La famiglia che lo scorso weekend si è accampata davanti Palazzo delle Aquile ha trovato una sistemazione provvisoria. Rimane il problema del diritto al tetto. Il Comitato Prendo Casa propone l'autorecupero e l'assegnazione dei beni confiscati agli indigenti, mentre il Comune punta sui 21 milioni di euro del Pon Metro
Sgombero via Maqueda, si attendono soluzioni Mattina: «L’obiettivo è l’autonomia abitativa»
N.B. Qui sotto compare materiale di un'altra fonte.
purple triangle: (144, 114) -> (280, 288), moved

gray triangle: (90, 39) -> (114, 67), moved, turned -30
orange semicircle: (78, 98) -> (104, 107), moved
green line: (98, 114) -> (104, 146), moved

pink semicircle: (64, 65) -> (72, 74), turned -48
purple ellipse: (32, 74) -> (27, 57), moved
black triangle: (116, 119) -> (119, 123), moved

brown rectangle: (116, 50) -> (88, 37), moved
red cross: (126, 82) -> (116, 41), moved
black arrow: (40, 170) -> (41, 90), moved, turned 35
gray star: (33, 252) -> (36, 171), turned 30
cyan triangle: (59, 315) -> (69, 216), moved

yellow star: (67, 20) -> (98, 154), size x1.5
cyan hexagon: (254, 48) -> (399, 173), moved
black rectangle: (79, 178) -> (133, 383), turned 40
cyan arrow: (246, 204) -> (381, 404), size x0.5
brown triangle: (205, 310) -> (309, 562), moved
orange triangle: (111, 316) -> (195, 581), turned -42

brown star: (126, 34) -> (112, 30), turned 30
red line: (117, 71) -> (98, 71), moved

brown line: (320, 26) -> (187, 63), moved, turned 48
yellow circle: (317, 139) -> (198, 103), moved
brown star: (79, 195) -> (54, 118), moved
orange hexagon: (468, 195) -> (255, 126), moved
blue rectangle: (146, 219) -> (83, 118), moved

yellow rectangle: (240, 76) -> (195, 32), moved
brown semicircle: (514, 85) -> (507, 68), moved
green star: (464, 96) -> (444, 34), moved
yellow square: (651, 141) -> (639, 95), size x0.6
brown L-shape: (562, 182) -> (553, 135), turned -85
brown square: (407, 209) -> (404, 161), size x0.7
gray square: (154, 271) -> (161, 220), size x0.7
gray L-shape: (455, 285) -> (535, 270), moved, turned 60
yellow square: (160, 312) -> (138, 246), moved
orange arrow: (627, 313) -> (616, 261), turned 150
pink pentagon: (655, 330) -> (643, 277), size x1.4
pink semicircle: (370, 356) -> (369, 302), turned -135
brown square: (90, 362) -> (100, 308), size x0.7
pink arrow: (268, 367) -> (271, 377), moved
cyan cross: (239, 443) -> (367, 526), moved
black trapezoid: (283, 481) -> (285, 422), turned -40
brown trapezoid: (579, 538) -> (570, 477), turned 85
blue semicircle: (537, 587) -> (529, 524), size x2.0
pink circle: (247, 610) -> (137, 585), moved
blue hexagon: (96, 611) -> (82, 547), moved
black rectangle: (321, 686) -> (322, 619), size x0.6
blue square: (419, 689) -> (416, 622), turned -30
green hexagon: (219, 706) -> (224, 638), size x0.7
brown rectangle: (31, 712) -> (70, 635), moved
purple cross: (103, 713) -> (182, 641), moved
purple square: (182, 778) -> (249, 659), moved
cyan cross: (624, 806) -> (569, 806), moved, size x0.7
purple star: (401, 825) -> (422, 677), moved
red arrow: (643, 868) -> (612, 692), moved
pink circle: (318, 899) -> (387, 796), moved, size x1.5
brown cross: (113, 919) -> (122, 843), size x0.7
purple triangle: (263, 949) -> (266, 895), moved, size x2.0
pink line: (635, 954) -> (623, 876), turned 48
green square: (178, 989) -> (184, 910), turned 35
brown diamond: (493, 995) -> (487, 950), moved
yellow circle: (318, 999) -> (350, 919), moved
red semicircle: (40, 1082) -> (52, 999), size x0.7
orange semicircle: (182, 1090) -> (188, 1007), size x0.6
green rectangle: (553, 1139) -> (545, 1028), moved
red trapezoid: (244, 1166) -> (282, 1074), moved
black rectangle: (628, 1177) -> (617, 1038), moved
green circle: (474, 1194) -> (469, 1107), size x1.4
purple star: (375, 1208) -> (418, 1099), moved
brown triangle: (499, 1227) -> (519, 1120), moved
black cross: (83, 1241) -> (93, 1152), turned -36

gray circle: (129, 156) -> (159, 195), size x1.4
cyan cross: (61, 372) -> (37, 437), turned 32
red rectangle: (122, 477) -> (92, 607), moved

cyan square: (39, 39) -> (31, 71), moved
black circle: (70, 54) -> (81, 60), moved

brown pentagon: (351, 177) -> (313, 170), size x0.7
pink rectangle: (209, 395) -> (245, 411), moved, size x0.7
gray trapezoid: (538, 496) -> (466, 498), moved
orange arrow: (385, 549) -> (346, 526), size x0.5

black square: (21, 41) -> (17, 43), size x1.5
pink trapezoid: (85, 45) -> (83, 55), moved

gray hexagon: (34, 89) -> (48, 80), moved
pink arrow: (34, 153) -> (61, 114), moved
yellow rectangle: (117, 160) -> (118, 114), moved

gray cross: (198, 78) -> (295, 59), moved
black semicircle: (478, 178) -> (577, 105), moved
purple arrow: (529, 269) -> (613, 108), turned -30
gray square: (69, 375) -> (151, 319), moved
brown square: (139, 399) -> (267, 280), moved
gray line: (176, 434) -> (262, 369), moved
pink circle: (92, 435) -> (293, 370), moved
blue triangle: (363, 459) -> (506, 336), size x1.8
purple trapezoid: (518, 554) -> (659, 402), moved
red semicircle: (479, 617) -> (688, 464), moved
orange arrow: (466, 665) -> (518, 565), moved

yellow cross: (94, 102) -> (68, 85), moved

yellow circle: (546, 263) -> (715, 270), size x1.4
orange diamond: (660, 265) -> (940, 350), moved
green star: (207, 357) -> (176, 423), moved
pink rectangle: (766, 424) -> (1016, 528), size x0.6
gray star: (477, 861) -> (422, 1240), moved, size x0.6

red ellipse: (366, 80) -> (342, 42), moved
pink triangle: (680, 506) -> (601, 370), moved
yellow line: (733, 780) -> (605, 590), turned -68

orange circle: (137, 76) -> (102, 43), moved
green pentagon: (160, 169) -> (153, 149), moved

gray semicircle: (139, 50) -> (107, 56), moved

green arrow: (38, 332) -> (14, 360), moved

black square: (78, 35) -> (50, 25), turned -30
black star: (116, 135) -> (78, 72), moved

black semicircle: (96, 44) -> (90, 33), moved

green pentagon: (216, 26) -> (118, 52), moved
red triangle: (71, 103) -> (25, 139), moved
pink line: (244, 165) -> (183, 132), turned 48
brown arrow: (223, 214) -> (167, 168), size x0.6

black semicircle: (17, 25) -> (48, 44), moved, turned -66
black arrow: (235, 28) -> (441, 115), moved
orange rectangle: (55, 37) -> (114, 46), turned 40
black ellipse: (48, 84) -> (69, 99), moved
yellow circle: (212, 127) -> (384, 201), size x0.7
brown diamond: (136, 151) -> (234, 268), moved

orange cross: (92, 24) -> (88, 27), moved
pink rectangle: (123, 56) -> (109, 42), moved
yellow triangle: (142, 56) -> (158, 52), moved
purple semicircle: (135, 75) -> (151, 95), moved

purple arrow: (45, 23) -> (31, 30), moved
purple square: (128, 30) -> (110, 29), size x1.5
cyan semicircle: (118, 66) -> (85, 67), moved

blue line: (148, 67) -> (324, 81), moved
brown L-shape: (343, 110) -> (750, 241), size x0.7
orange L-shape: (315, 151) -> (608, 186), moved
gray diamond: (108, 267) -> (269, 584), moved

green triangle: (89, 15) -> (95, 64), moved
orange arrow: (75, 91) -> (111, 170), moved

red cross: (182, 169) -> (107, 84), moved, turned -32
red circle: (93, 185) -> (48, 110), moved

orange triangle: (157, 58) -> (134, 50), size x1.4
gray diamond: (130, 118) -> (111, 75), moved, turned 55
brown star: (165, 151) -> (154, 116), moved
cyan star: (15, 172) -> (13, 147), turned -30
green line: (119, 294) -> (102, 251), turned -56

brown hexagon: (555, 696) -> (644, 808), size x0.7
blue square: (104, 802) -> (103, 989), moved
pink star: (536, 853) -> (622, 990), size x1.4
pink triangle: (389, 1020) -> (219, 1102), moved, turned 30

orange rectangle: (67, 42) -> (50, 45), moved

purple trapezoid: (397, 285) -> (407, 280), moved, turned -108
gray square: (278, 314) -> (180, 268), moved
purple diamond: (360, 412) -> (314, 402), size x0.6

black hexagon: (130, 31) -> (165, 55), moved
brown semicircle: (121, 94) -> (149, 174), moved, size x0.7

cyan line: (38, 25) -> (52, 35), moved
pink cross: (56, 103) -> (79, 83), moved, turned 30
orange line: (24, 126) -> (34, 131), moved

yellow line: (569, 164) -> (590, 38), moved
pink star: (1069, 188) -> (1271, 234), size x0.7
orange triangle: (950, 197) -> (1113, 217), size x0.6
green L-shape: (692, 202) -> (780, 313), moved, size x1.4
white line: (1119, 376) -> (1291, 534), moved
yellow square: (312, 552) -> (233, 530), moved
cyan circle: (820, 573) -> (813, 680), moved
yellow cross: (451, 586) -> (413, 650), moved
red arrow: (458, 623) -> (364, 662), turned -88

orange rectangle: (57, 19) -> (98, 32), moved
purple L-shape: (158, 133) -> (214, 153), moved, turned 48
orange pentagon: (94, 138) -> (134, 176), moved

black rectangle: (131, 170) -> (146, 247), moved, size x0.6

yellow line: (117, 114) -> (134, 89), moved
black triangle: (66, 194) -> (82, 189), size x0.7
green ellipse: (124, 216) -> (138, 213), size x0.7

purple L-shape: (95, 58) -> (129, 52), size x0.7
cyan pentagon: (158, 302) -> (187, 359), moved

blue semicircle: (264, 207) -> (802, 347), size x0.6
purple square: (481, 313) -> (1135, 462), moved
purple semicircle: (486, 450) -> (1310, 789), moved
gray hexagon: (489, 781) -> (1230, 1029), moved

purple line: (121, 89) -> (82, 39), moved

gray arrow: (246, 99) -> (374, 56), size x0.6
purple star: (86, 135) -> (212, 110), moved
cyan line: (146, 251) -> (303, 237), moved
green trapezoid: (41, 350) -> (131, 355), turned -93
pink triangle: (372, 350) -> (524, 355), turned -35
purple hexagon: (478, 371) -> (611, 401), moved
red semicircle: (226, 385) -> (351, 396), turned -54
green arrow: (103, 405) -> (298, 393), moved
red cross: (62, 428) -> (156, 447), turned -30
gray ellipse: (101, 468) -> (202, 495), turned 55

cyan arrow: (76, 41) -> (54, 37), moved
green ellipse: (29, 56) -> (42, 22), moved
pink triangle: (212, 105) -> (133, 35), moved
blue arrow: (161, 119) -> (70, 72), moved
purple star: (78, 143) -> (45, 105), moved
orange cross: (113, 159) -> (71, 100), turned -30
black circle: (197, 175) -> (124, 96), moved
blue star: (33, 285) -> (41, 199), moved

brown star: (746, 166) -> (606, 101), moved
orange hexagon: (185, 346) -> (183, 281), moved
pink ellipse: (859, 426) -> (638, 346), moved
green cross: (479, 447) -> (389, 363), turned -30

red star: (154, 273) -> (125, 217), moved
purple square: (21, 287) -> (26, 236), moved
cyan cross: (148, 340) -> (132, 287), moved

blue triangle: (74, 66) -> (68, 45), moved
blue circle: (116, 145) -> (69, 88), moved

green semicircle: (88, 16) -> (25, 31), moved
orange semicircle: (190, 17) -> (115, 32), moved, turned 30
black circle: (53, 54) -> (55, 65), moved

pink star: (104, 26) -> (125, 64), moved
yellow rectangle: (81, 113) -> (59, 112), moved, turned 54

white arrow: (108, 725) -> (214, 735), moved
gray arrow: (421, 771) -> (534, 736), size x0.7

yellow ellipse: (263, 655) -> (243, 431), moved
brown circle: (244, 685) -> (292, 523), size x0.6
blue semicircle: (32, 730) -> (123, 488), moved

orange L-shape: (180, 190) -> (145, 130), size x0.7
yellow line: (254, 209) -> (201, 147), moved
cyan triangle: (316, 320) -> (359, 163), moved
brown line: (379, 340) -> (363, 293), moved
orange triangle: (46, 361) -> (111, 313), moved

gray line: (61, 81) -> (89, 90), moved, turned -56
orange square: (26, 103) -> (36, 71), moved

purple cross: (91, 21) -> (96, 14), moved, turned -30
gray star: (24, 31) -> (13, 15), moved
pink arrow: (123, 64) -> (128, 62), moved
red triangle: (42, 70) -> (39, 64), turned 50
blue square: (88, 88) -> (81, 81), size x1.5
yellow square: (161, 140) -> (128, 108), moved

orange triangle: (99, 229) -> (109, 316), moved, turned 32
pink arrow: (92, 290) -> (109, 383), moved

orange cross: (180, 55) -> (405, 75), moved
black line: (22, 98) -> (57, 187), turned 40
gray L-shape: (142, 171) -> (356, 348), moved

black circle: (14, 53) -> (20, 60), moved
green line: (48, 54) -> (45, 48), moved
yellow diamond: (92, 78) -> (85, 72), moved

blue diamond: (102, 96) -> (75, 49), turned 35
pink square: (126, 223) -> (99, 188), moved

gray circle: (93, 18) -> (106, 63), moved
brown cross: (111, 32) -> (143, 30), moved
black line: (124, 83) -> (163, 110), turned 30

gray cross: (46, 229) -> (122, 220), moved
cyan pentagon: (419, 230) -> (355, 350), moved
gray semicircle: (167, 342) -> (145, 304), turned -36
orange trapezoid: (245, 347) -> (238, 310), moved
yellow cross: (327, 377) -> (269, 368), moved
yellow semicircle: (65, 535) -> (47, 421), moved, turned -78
Piazza Pretoria lo scorso weekend si è presentata col duplice e caratteristico volto di Palermo. Da una parte le folle di turisti e le frotte di scolaresche che, approfittando della manifestazione Le Vie Dei Tesori, hanno scoperto gli splendori di Palazzo delle Aquile. E di fronte alla sede del Comune le tende da campeggio di chi attendeva dalle istituzioni una soluzione alla questione abitativa. Dopo lo sgombero del 19 ottobre, alcune famiglie che avevano occupato Palazzo Grassellini – nella centralissima e pedonale via Maqueda – e che non avevano altri posti o persone presso cui dormire per la notte, hanno improvvisato una sistemazione in una delle aree più famose della città.
Una situazione emergenziale che al momento è stata risolta grazie all’intervento della Casa di Paolo, vale a dire i locali della vecchia farmacia Borsellino alla Kalsa che nel 2015 il fratello del magistrato ucciso dalla mafia, Salvatore, ha acquistato a proprie spese, insieme al contributo di 38mila euro che è stato raccolto dal movimento Agende Rosse. «Una famiglia, due adulti più sette figli minori che sono stati messi sulla strada senza curarsi di dove avrebbero potuto trovare un ricovero – rendono noto dalla Casa – Gli Angeli della Notte, con cui collaboriamo per dare assistenza ai senzatetto, preparando una volta alla settimana una pietanza da distribuire attraverso la loro ronda notturna, li hanno soccorsi. Se non avessero trovato un posto dove dormire i figli sarebbero stati tolti ai genitori». Che poi a Meridionews aggiungono: «La situazione è sicuramente molto delicata, in tanti sembra si stiano muovendo e speriamo che altri si facciano avanti per trovare una soluzione per questa famiglia. Noi come Casa di Paolo non potevamo permettere che quei bambini dormissero ancora per strada e quello che ci consola è che in queste sere riusciremo ad alleviare almeno un po’ la sofferenza di questa famiglia».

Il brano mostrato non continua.